» Requirement:
Go through the entries below and print each one exactly, leaving out pictures.

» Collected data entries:
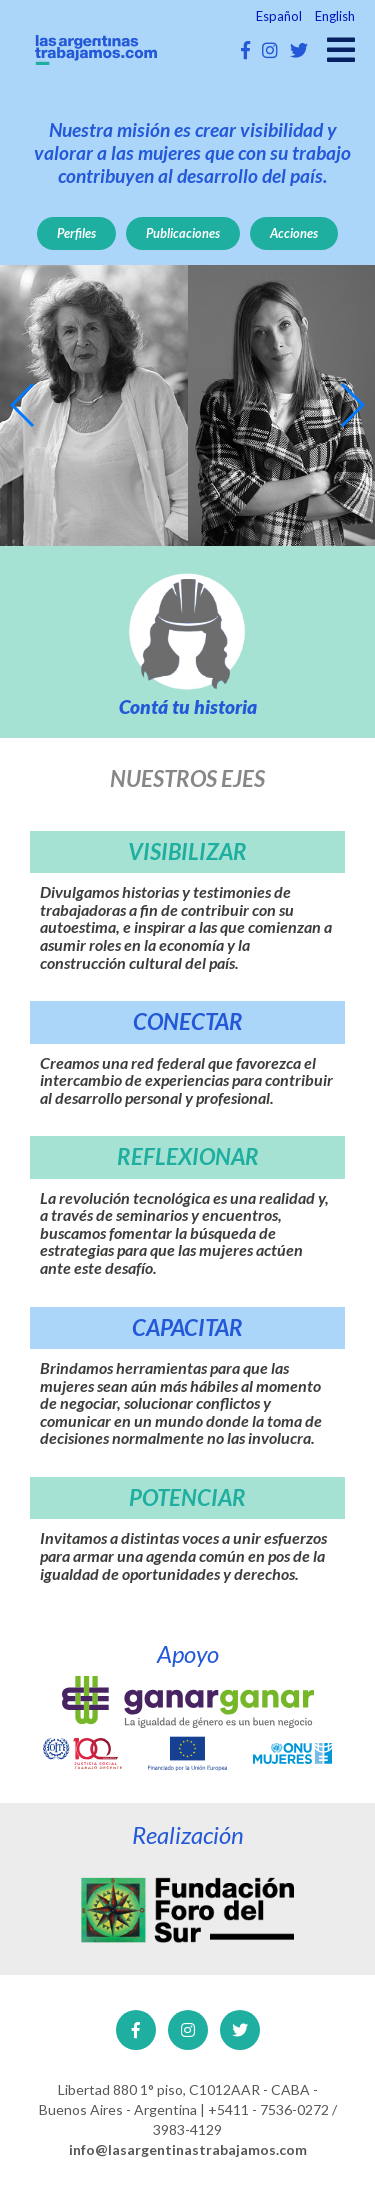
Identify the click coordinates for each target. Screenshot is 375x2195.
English (335, 16)
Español (279, 16)
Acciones (294, 233)
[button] (23, 405)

» Task output:
Identify the click coordinates for each target. Screenshot is 375x2195.
English (335, 16)
Español (279, 16)
Acciones (294, 233)
[button] (23, 405)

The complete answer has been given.